Гришка Колотилин вырвал у Гуляева топор, завертел перед глазами и будто забыл про все. Он пробовал ногтем жало, примерял топорище к ноге и плечам, прицеливался им в солнце. Родион понял, но повторил на всякий случай:
– Ты чего?
– Кто делал?
– спросил Гришка.
– А что?
– Кто этот "звонарик" делал?
– Да зачем тебе?
– улыбнулся Родион.
– Признаю. Скрипочка!
Санька уже скомандовал по местам, и рабочие пошли, но Гришка все оглядывался из-за плеча, а Родион смотрел на парня и смеялся.
– А вам надо другое дело дать, - обернулся он к Евксентьевскому, когда рабочие ушли.
– Я тоже хотел бы новую работу, - сникшим голосом попросил Евксентьевский.
– Может, ямки копать?
– Ро-дя!
– предостерег Санька.
– Ладно, ладно тебе, Саня, - примирительно сказал Родион.
– Ну хорошо - я подчиняюсь... Давай-ка ты!
– Бирюзов потянул Евксентьевского за рукав, и они пошли к вертолетной площадке.
– Тебя как звать-то? Виталий? Слушай, Виталь, я б тебя заставил делать то, что сейчас надо. Из-за Гуляева согласился, он у нас шибко добрый. А копать, учти, тоже не мед, тут легких работ нет.
Солнце еще подымалось и подходило, верно, к полуденной точке. Родион косил и косил мелколесье, дорубился до полянки, перешел ее медленно, враскачку, повел полосу дальше. Он рушил трухлявые пни, разбирал завалы из гнилых колод и все, что могло гореть, бросал и сдвигал с полосы туда, к огню, который медленно и неостановимо шел сюда. И правда, надо было спешить, - должно быть, километра полтора, не больше, осталось огню, и, чтоб за двое суток управиться, придется тут поворочать. Да не как-нибудь, а как надо. Славно, что колени совсем в порядке. Если бы им заболеть, то уже дали бы знать. А этот, ботало-то, совсем присмирел у Саньки...

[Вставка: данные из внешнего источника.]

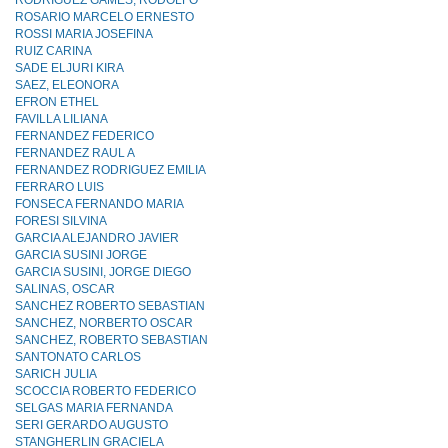
RODRIGUEZ GAMES, RODOLFO
ROSARIO MARCELO ERNESTO
ROSSI MARIA JOSEFINA
RUIZ CARINA
SADE ELJURI KIRA
SAEZ, ELEONORA
EFRON ETHEL
FAVILLA LILIANA
FERNANDEZ FEDERICO
FERNANDEZ RAUL A
FERNANDEZ RODRIGUEZ EMILIA
FERRARO LUIS
FONSECA FERNANDO MARIA
FORESI SILVINA
GARCIA ALEJANDRO JAVIER
GARCIA SUSINI JORGE
GARCIA SUSINI, JORGE DIEGO
SALINAS, OSCAR
SANCHEZ ROBERTO SEBASTIAN
SANCHEZ, NORBERTO OSCAR
SANCHEZ, ROBERTO SEBASTIAN
SANTONATO CARLOS
SARICH JULIA
SCOCCIA ROBERTO FEDERICO
SELGAS MARIA FERNANDA
SERI GERARDO AUGUSTO
STANGHERLIN GRACIELA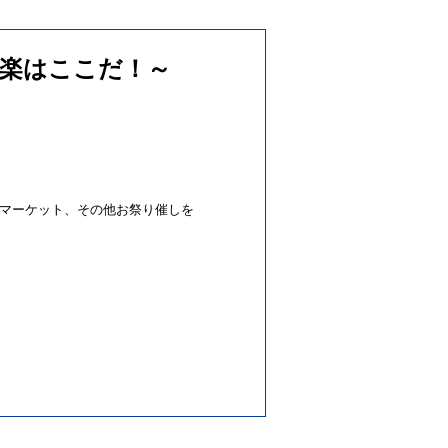
楽はここだ！～
ーマーケット、その他お祭り催しを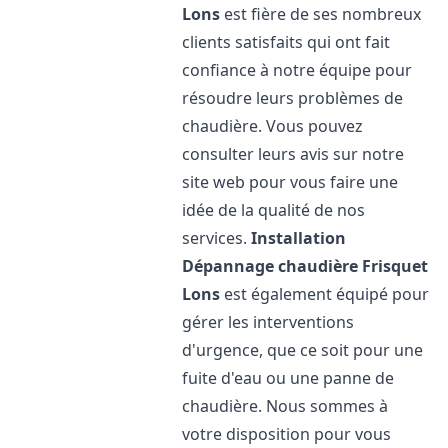
Lons
est fière de ses nombreux
clients satisfaits qui ont fait
confiance à notre équipe pour
résoudre leurs problèmes de
chaudière. Vous pouvez
consulter leurs avis sur notre
site web pour vous faire une
idée de la qualité de nos
services.
Installation
Dépannage chaudière Frisquet
Lons
est également équipé pour
gérer les interventions
d'urgence, que ce soit pour une
fuite d'eau ou une panne de
chaudière. Nous sommes à
votre disposition pour vous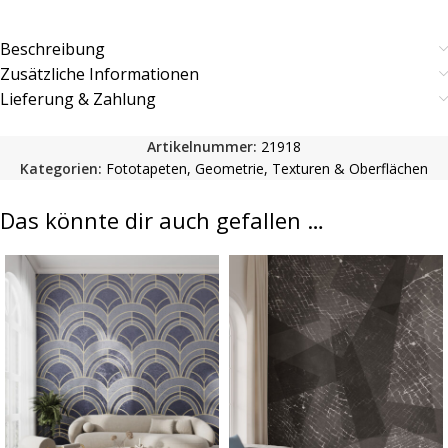
Beschreibung
Zusätzliche Informationen
Lieferung & Zahlung
Artikelnummer:
21918
Kategorien:
Fototapeten
,
Geometrie
,
Texturen & Oberflächen
Das könnte dir auch gefallen …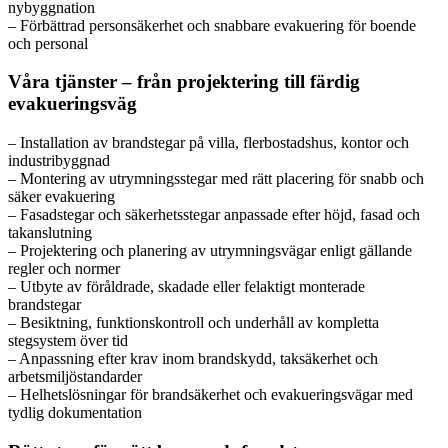
nybyggnation
– Förbättrad personsäkerhet och snabbare evakuering för boende
och personal
Våra tjänster – från projektering till färdig
evakueringsväg
– Installation av brandstegar på villa, flerbostadshus, kontor och
industribyggnad
– Montering av utrymningsstegar med rätt placering för snabb och
säker evakuering
– Fasadstegar och säkerhetsstegar anpassade efter höjd, fasad och
takanslutning
– Projektering och planering av utrymningsvägar enligt gällande
regler och normer
– Utbyte av föråldrade, skadade eller felaktigt monterade
brandstegar
– Besiktning, funktionskontroll och underhåll av kompletta
stegsystem över tid
– Anpassning efter krav inom brandskydd, taksäkerhet och
arbetsmiljöstandarder
– Helhetslösningar för brandsäkerhet och evakueringsvägar med
tydlig dokumentation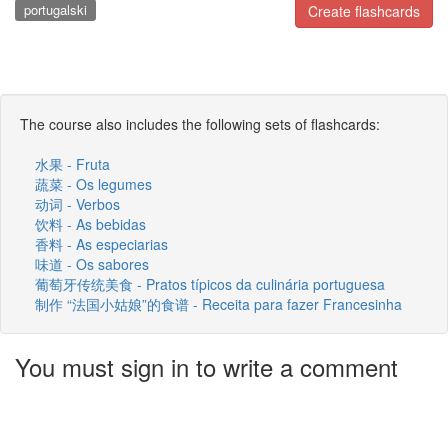
portugalski
Create flashcards
The course also includes the following sets of flashcards:
水果 - Fruta
蔬菜 - Os legumes
动词 - Verbos
饮料 - As bebidas
香料 - As especiarias
味道 - Os sabores
葡萄牙传统美食 - Pratos típicos da culinária portuguesa
制作 “法国小姑娘”的食谱 - Receita para fazer Francesinha
You must sign in to write a comment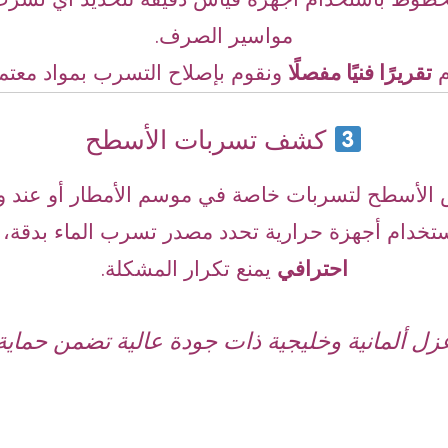
مواسير الصرف.
م
تقريرًا فنيًا مفصلًا
ونقوم بإصلاح التسرب بمواد معتمد
كشف تسربات الأسطح
 الأسطح لتسربات خاصة في موسم الأمطار أو عند و
خدام أجهزة حرارية تحدد مصدر تسرب الماء بدقة، 
احترافي
يمنع تكرار المشكلة.
زل ألمانية وخليجية ذات جودة عالية تضمن حما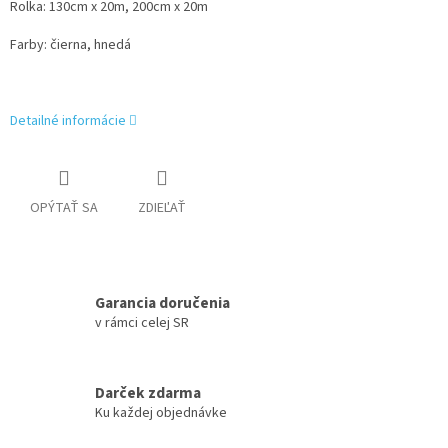
Rolka: 130cm x 20m, 200cm x 20m
Farby: čierna, hnedá
Detailné informácie
OPÝTAŤ SA
ZDIEĽAŤ
Garancia doručenia
v rámci celej SR
Darček zdarma
Ku každej objednávke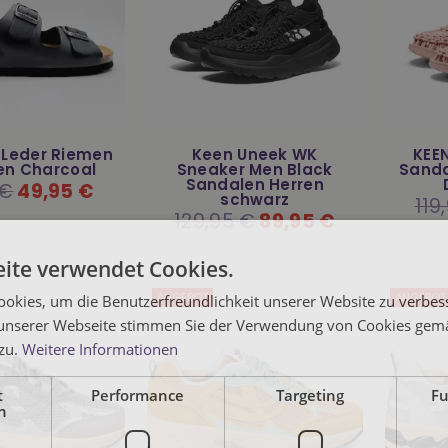
 Leder Riemen
Keen Uneek WK
KEE
en Charcoal
Sneaker Men Black
Sand
Sandalen Herren
r
 €
49,95 €
schwarz
Norm
119
Preis
Normaler
129,95 €
89,95 €
Preis
ite verwendet Cookies.
ANGEBOT
ANGEBOT
okies, um die Benutzerfreundlichkeit unserer Website zu verbes
unserer Webseite stimmen Sie der Verwendung von Cookies gem
 zu.
Weitere Informationen
t
Performance
Targeting
Fu
h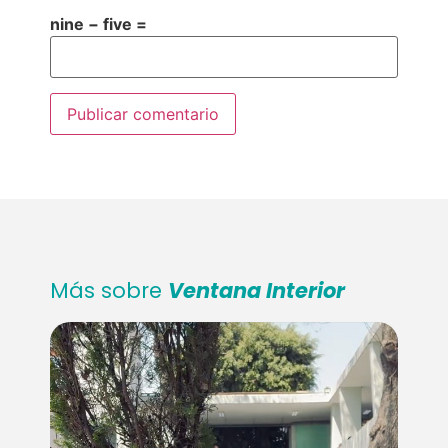
nine − five =
Más sobre
Ventana Interior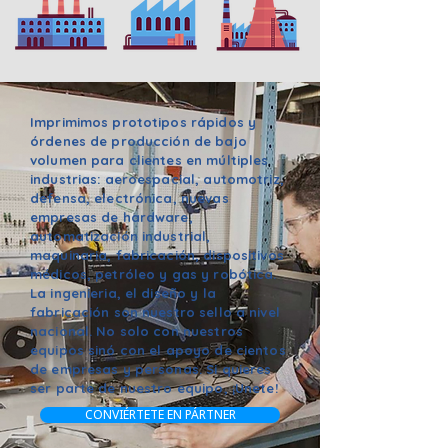
Imprimimos prototipos rápidos y
órdenes de producción de bajo
volumen para clientes en múltiples
industrias: aeroespacial, automotriz,
defensa, electrónica, nuevas
empresas de hardware,
automatización industrial,
maquinaria, fabricación, dispositivos
médicos, petróleo y gas y robótica.
La ingenieria, el diseño y la
fabricación son nuestro sello a nivel
nacional. No solo con nuestros
equipos sinó con el apoyo de cientos
de empresas y personas. Si quieres
ser parte de nuestro equipo, ¡Unete!
CONVIÉRTETE EN PÁRTNER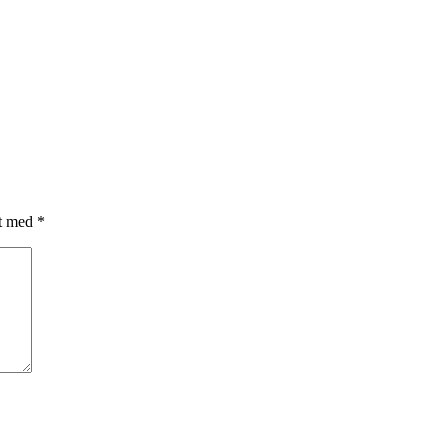
et med
*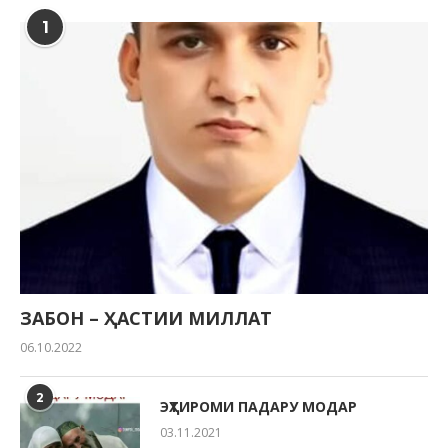
1
ЗАБОН – ҲАСТИИ МИЛЛАТ
06.10.2022
2
ЭҲТИРОМИ ПАДАРУ МОДАР
03.11.2021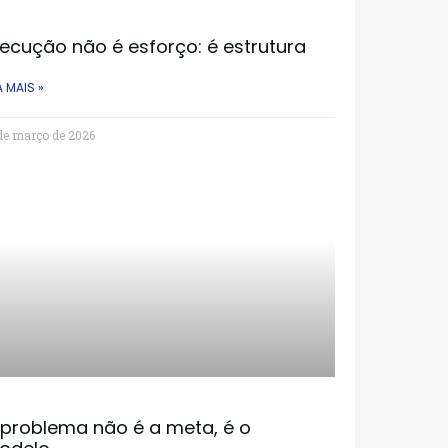
ecução não é esforço: é estrutura
A MAIS »
de março de 2026
 problema não é a meta, é o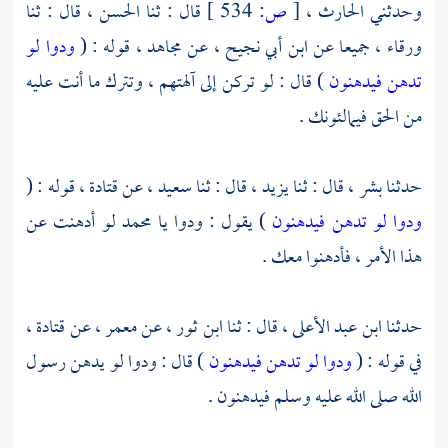
وحدثني
الحارث ،
[
ص:
534 ]
قال : ثنا
الحسن ،
قال : ثنا
ورقاء ،
جميعا عن
ابن أبي نجيح ،
عن
مجاهد ،
قوله : (
ودوا لو
تدهن فيدهنون
) قال : لو تركن إلى آلهتهم ، وتترك ما أنت عليه
من الحق فيمالئونك .
حدثنا
بشر ،
قال : ثنا
يزيد ،
قال : ثنا
سعيد ،
عن
قتادة ،
قوله : (
ودوا لو تدهن فيدهنون
) يقول : ودوا يا
محمد
لو أدهنت عن
هذا الأمر ، فأدهنوا معك .
حدثنا
ابن عبد الأعلى ،
قال : ثنا
ابن ثور ،
عن
معمر ،
عن
قتادة ،
في قوله : (
ودوا لو تدهن فيدهنون
) قال : ودوا لو يدهن رسول
الله صلى الله عليه وسلم فيدهنون .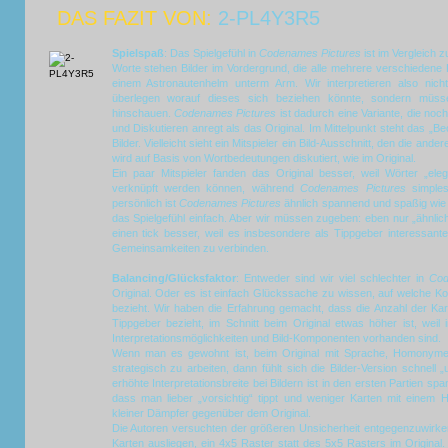
DAS FAZIT VON:
2-PL4Y3R5
Spielspaß
: Das Spielgefühl in
Codenames Pictures
ist im Vergleich 
Worte stehen Bilder im Vordergrund, die alle mehrere verschiedene 
einem Astronautenhelm unterm Arm. Wir interpretieren also ni
überlegen worauf dieses sich beziehen könnte, sondern müs
hinschauen.
Codenames Pictures
ist dadurch eine Variante, die no
und Diskutieren anregt als das Original. Im Mittelpunkt steht das „B
Bilder. Vielleicht sieht ein Mitspieler ein Bild-Ausschnitt, den die a
wird auf Basis von Wortbedeutungen diskutiert, wie im Original.
Ein paar Mitspieler fanden das Original besser, weil Wörter „ele
verknüpft werden können, während
Codenames Pictures
simples
persönlich ist
Codenames Pictures
ähnlich spannend und spaßig wie 
das Spielgefühl einfach. Aber wir müssen zugeben: eben nur „ähnlich
einen tick besser, weil es insbesondere als Tippgeber interessant
Gemeinsamkeiten zu verbinden.
Balancing/Glücksfaktor
: Entweder sind wir viel schlechter in
Cod
Original. Oder es ist einfach Glückssache zu wissen, auf welche K
bezieht. Wir haben die Erfahrung gemacht, dass die Anzahl der Kar
Tippgeber bezieht, im Schnitt beim Original etwas höher ist, weil
Interpretationsmöglichkeiten und Bild-Komponenten vorhanden sind.
Wenn man es gewohnt ist, beim Original mit Sprache, Homonymen
strategisch zu arbeiten, dann fühlt sich die Bilder-Version schnell 
erhöhte Interpretationsbreite bei Bildern ist in den ersten Partien 
dass man lieber „vorsichtig“ tippt und weniger Karten mit einem
kleiner Dämpfer gegenüber dem Original.
Die Autoren versuchten der größeren Unsicherheit entgegenzuwirke
Karten ausliegen, ein 4x5 Raster statt des 5x5 Rasters im Original.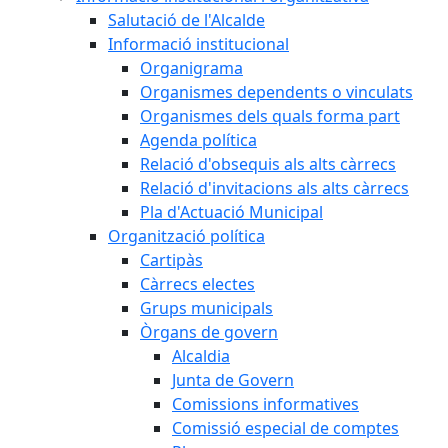
Salutació de l'Alcalde
Informació institucional
Organigrama
Organismes dependents o vinculats
Organismes dels quals forma part
Agenda política
Relació d'obsequis als alts càrrecs
Relació d'invitacions als alts càrrecs
Pla d'Actuació Municipal
Organització política
Cartipàs
Càrrecs electes
Grups municipals
Òrgans de govern
Alcaldia
Junta de Govern
Comissions informatives
Comissió especial de comptes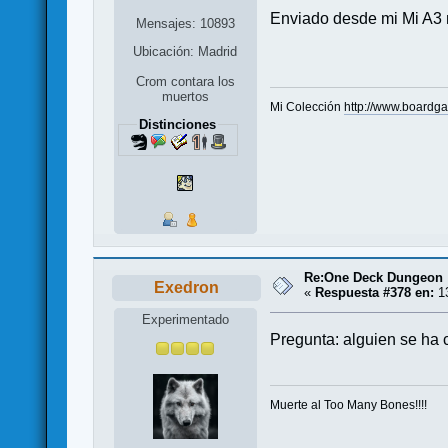
Enviado desde mi Mi A3 
Mensajes: 10893
Ubicación: Madrid
Crom contara los
muertos
Mi Colección
http://www.boardg
Distinciones
Re:One Deck Dungeon
Exedron
«
Respuesta #378 en:
13
Experimentado
Pregunta: alguien se ha 
Muerte al Too Many Bones!!!!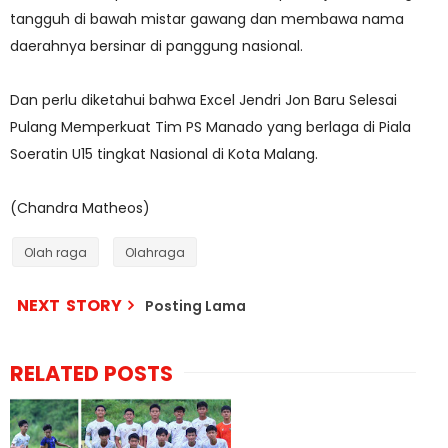
tangguh di bawah mistar gawang dan membawa nama
daerahnya bersinar di panggung nasional.
Dan perlu diketahui bahwa Excel Jendri Jon Baru Selesai
Pulang Memperkuat Tim PS Manado yang berlaga di Piala
Soeratin U15 tingkat Nasional di Kota Malang.
(Chandra Matheos)
Olah raga
Olahraga
NEXT STORY
Posting Lama
RELATED POSTS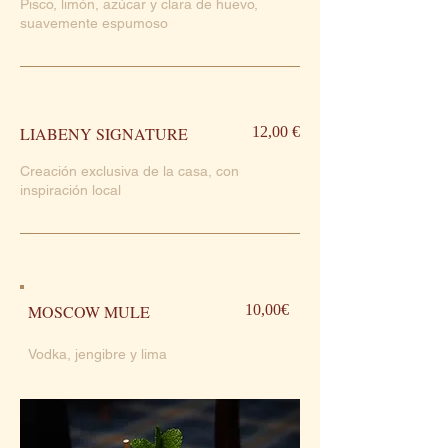
Pisco, limón, azúcar y clara de huevo,
suavemente espumoso
LIABENY SIGNATURE
12,00 €
Creación exclusiva de la casa, con
inspiración local
MOSCOW MULE
10,00€
Vodka, jengibre y lima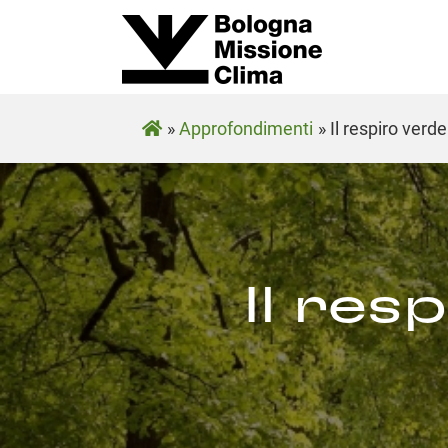
»
Approfondimenti
»
Il respiro verde
Il res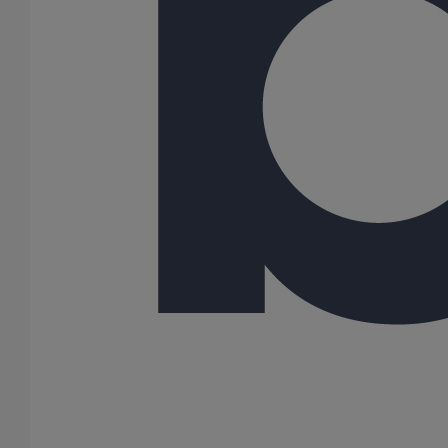
155347
100
-
-
3000
110
110
24,80
155390
125
-
-
3000
135
135
34,90
155412
150
-
-
3000
160
160
41,60
155446
200
-
-
3000
210
210
68,40
155474
250
-
-
3000
274
274
98,60
155491
300
-
-
3000
326
326
128,30
185196
400
-
-
3000
429
429
179,50
185197
500
-
-
3000
532
532
247,60
185198
600
-
-
3000
635
635
325,50
Toutes les dimensions sont en mm et les poids nominaux sont en
kg
Variantes du produit
Infos techniques & description du produit
Documents
Tutorials & Videos
BIM
Infos techniques & description du produit
Description du produit
Les tuyaux de la gamme SMU Plus sont des tuyaux en fonte
fabriqués selon le procédé de Lavaud. Celui-ci consiste, après
centrifugation, à faire subir aux tuyaux un traitement thermique de
graphitisation et de ferretisation, garantissant ainsi une meilleure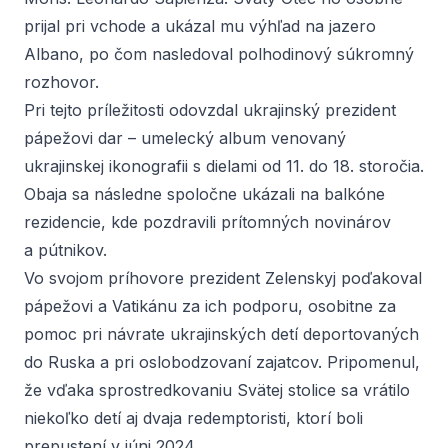
prijal pri vchode a ukázal mu výhľad na jazero
Albano, po čom nasledoval polhodinový súkromný
rozhovor.
Pri tejto príležitosti odovzdal ukrajinský prezident
pápežovi dar – umelecký album venovaný
ukrajinskej ikonografii s dielami od 11. do 18. storočia.
Obaja sa následne spoločne ukázali na balkóne
rezidencie, kde pozdravili prítomných novinárov
a pútnikov.
Vo svojom príhovore prezident Zelenskyj poďakoval
pápežovi a Vatikánu za ich podporu, osobitne za
pomoc pri návrate ukrajinských detí deportovaných
do Ruska a pri oslobodzovaní zajatcov. Pripomenul,
že vďaka sprostredkovaniu Svätej stolice sa vrátilo
niekoľko detí aj dvaja redemptoristi, ktorí boli
prepustení v júni 2024.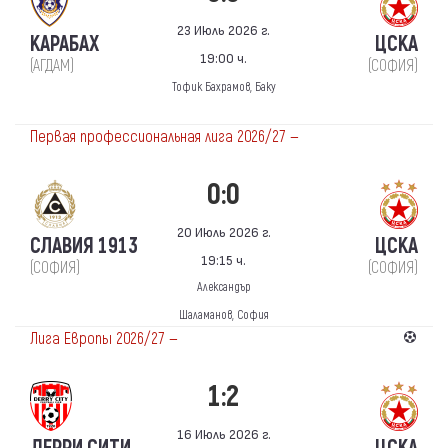
23 Июль 2026 г.
КАРАБАХ
ЦСКА
19:00 ч.
(АГДАМ)
(СОФИЯ)
Тофик Бахрамов, Баку
Первая профессиональная лига 2026/27 —
0:0
20 Июль 2026 г.
СЛАВИЯ 1913
ЦСКА
19:15 ч.
(СОФИЯ)
(СОФИЯ)
Александър
Шаламанов, София
Лига Европы 2026/27 —
1:2
16 Июль 2026 г.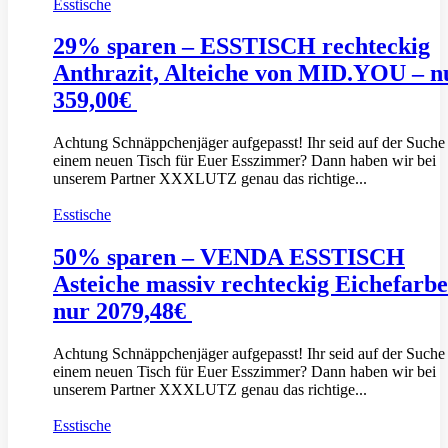
Esstische
29% sparen – ESSTISCH rechteckig
Anthrazit, Alteiche von MID.YOU – n
359,00€
Achtung Schnäppchenjäger aufgepasst! Ihr seid auf der Suche
einem neuen Tisch für Euer Esszimmer? Dann haben wir bei
unserem Partner XXXLUTZ genau das richtige...
Esstische
50% sparen – VENDA ESSTISCH
Asteiche massiv rechteckig Eichefarbe
nur 2079,48€
Achtung Schnäppchenjäger aufgepasst! Ihr seid auf der Suche
einem neuen Tisch für Euer Esszimmer? Dann haben wir bei
unserem Partner XXXLUTZ genau das richtige...
Esstische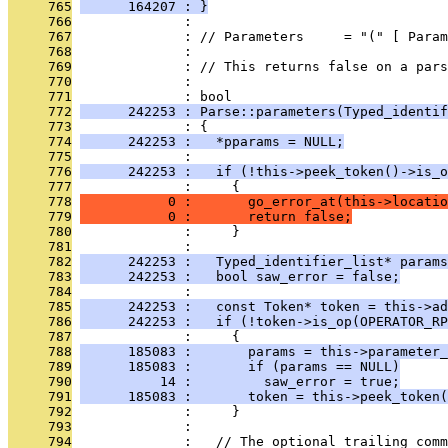
     765
      164207 : }
     766
              : 
     767
              : // Parameters     = "(" [ Param
     768
              : 
     769
              : // This returns false on a pars
     770
              : 
     771
              : bool
     772
      242253 : Parse::parameters(Typed_identif
     773
              : {
     774
      242253 :   *pparams = NULL;
     775
              : 
     776
      242253 :   if (!this->peek_token()->is_o
     777
              :     {
     778
           0 :       go_error_at(this->locatio
     779
           0 :       return false;
     780
              :     }
     781
              : 
     782
      242253 :   Typed_identifier_list* params
     783
      242253 :   bool saw_error = false;
     784
              : 
     785
      242253 :   const Token* token = this->ad
     786
      242253 :   if (!token->is_op(OPERATOR_RP
     787
              :     {
     788
      185083 :       params = this->parameter_
     789
      185083 :       if (params == NULL)
     790
          14 :         saw_error = true;
     791
      185083 :       token = this->peek_token(
     792
              :     }
     793
              : 
     794
              :   // The optional trailing comm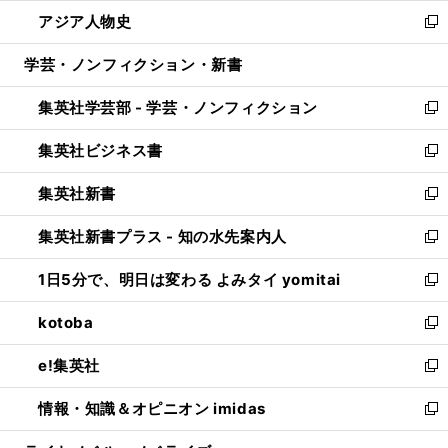
ウ
ン
ウ
し
アジア人物史
く
で
ド
ィ
い
新
開
ウ
ン
ウ
し
学芸・ノンフィクション・新書
く
で
ド
ィ
い
開
ウ
ン
ウ
集英社学芸部 - 学芸・ノンフィクション
く
で
ド
ィ
新
開
ウ
ン
し
集英社ビジネス書
く
で
ド
い
新
開
ウ
ウ
し
集英社新書
く
で
ィ
い
新
開
ン
ウ
し
集英社新書プラス - 知の水先案内人
く
ド
ィ
い
新
ウ
ン
ウ
し
1日5分で、明日は変わる よみタイ yomitai
で
ド
ィ
い
新
開
ウ
ン
ウ
し
kotoba
く
で
ド
ィ
い
新
開
ウ
ン
ウ
し
e!集英社
く
で
ド
ィ
い
新
開
ウ
ン
ウ
し
情報・知識＆オピニオン imidas
く
で
ド
ィ
い
新
開
ウ
ン
ウ
し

Родион распрямился, лизнул губы, закричал на весь лес:
– Пин-а-а-а!
– А-а-а-а!
– донеслось будто из глубокого колодца.
– Пи-и-ить! Принеси воды-ы!
Когда Пина шла со жбаном по просеке, ее перехватил Евксентьевский. Он один копался на полосе и, увидев девушку, заулыбался любезно.
– Можно?
– спросил он, бросив лопату.
– Пожалуйста.
– Она отвела взгляд, потому что он не спускал с нее настойчивых глаз. И когда пил, тоже. Лил воду мимо рта, ловил струю губами, и видно было, что пить ему не особенно хочется, а хочется смотреть на нее вот так.
– Будет лить-то!
– не очень вежливо сказала Пина и потянула у него жбан.
–
– Вы, может быть, одна тут поймете меня...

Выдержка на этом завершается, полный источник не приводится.